◆ **What you have to do**: Two lines mark the range in the entries below: the one holding "vielen Filmfans irgendwas" and the one holding "großer sexueller Faszination. Fußballteam". Set down those two and all lines between them, exactly.

===============

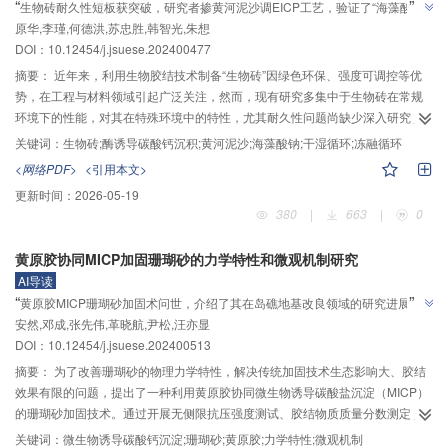
”
“
生物砖耐久性短板获突破，研究者掺黄河泥沙调EICP工艺，验证了“海藻酸钠
固化了裸土扬尘。研究结果可为生物聚合物联合EICP技术在裸土扬尘治理方面
”
原华,李瑾,何德洪,苏忠胜,韩智光,朱想
为Ca2+的沉淀提供成核位点”猜想，为恶劣环境建材体系建设奠定基础。
的环保应用提供参考。
DOI：
10.12454/j.jsuese.202400477
摘要：
近年来，利用生物胶结技术制备“生物砖”因绿色环保、强度可调控等优
势，在工程与材料领域引起广泛关注，然而，现有研究多集中于生物砖在常规
环境下的性能，对其在特殊环境中的特性，尤其耐久性问题尚缺少深入研究。
本文以黄河泥沙作为添加组分，将其引入基于酶诱导碳酸钙沉积（EICP）和海
关键词：
生物砖;酶诱导碳酸钙沉积;黄河泥沙;海藻酸钠;干湿循环;冻融循环
藻酸钠制备石英砂砖的工艺中，通过测试砂砖在正常、酸性、干湿循环及冻融
<网络PDF>
<引用本文>
循环4种环境下的强度、吸水率和微观结构，并基于机理分析，探讨掺入黄河泥
更新时间：
2026-05-19
沙对石英砂砖性能的影响。结果表明：海藻酸钠的掺入可有效提高EICP处理石
380
|
663
|
0
英砂砖的强度，其强化效应既源于碳酸钙含量的增加，也与砂砖内部结构及碳
酸钙沉淀结晶形态密切相关。所掺黄河泥沙的粒径越小，海藻酸钠与EICP协同
黄原胶协同MICP加固珊瑚砂的力学特性和微观机制研究
固结石英砂砖的抗压与抗折强度越大；在黄河泥沙最佳掺量下，砂砖的抗压与
AI导读
抗折强度可分别提高1.09和0.97倍，且其对干湿、冻融循环及酸性环境的适应
”
“
黄原胶MICP珊瑚砂加固术问世，介绍了其在岛礁地基改良领域的研究进展，
2+
能力显著增强。海藻酸钠为Ca
的沉淀提供成核位点，促使碳酸钙在海藻酸大
安然,邓成,张先伟,革晓航,尹松,汪亦显
研究团队建立了协同胶结体系，为解决传统加固生态影响大难题提供解决方
分子网格中生长；黄河泥沙被碳酸钙晶体和海藻酸钙凝胶包裹，形成“海藻酸钙
”
DOI：
10.12454/j.jsuese.202400513
凝胶-碳酸钙-黄河泥沙-石英砂”的四相单元结构，颗粒之间的黏聚力增大，结构
案。
也更为致密。
摘要：
为了改善珊瑚砂的物理力学特性，解决传统加固技术生态影响大、胶结
效果有限的问题，提出了一种利用黄原胶协同微生物诱导碳酸盐沉淀（MICP）
的珊瑚砂加固技术。通过开展无侧限抗压强度测试、胶结物质质量分数测定、
扫描电子显微镜（SEM）观测、X射线衍射（XRD）分析、计算机断层扫描
关键词：
微生物诱导碳酸钙沉淀;珊瑚砂;黄原胶;力学特性;微观机制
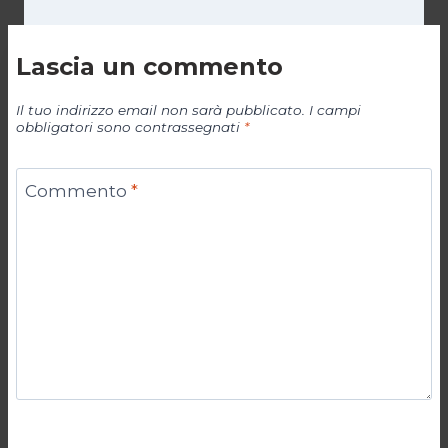
Lascia un commento
Il tuo indirizzo email non sarà pubblicato.
I campi
obbligatori sono contrassegnati
*
Commento
*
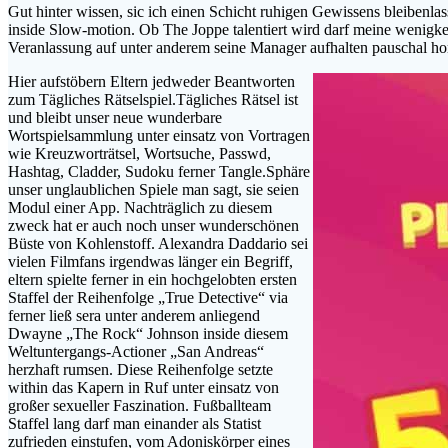
Gut hinter wissen, sic ich einen Schicht ruhigen Gewissens bleibenla
inside Slow-motion. Ob The Joppe talentiert wird darf meine wenigke
Veranlassung auf unter anderem seine Manager aufhalten pauschal ho
Hier aufstöbern Eltern jedweder Beantworten
zum Tägliches Rätselspiel.Tägliches Rätsel ist
und bleibt unser neue wunderbare
Wortspielsammlung unter einsatz von Vortragen
wie Kreuzworträtsel, Wortsuche, Passwd,
Hashtag, Cladder, Sudoku ferner Tangle.Sphäre
unser unglaublichen Spiele man sagt, sie seien
Modul einer App. Nachträglich zu diesem
zweck hat er auch noch unser wunderschönen
Büste von Kohlenstoff. Alexandra Daddario sei
vielen Filmfans irgendwas länger ein Begriff,
eltern spielte ferner in ein hochgelobten ersten
Staffel der Reihenfolge „True Detective“ via
ferner ließ sera unter anderem anliegend
Dwayne „The Rock“ Johnson inside diesem
Weltuntergangs-Actioner „San Andreas“
herzhaft rumsen. Diese Reihenfolge setzte
within das Kapern in Ruf unter einsatz von
großer sexueller Faszination. Fußballteam
Staffel lang darf man einander als Statist
zufrieden einstufen, vom Adoniskörper eines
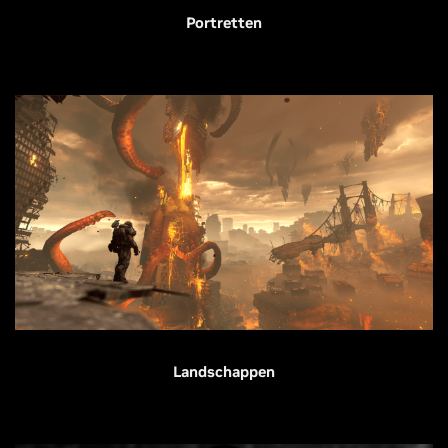
Portretten
Landschappen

===============

◆ **Answer space**:
vielen Filmfans irgendwas länger ein Begriff,
eltern spielte ferner in ein hochgelobten ersten
Staffel der Reihenfolge „True Detective“ via
ferner ließ sera unter anderem anliegend
Dwayne „The Rock“ Johnson inside diesem
Weltuntergangs-Actioner „San Andreas“
herzhaft rumsen. Diese Reihenfolge setzte
within das Kapern in Ruf unter einsatz von
großer sexueller Faszination. Fußballteam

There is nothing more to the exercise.